» WORKING DATA:
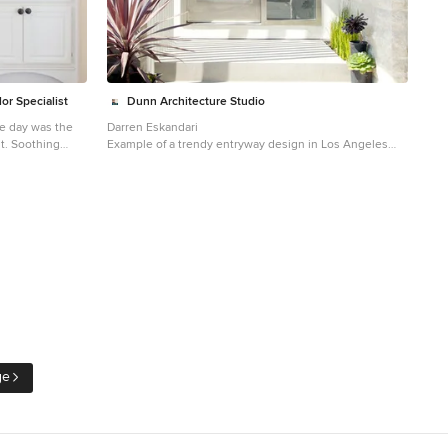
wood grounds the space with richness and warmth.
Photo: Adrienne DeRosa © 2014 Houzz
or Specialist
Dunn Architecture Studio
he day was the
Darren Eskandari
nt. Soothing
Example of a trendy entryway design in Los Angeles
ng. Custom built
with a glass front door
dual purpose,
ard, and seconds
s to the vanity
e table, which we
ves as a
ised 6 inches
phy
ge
==
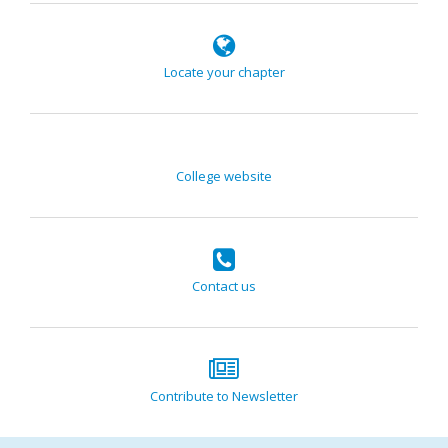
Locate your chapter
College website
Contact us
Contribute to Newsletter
--
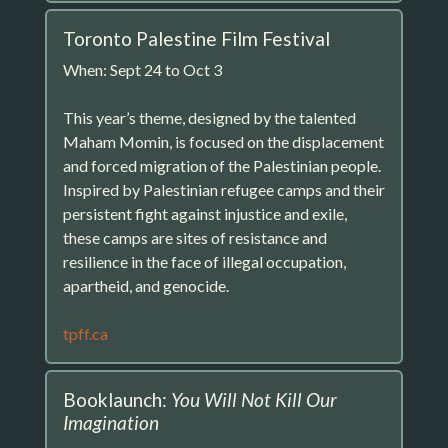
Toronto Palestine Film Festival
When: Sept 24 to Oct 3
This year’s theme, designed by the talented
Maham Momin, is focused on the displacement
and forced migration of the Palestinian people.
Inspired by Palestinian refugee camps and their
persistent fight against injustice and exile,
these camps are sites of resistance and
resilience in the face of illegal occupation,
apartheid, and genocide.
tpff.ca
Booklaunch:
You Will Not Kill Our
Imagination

» WHAT THE EXERCISE ASKS:
I'd like the number of lines above that contain the word "Palestinian", and nothing besides that number.

» SOLUTION:
2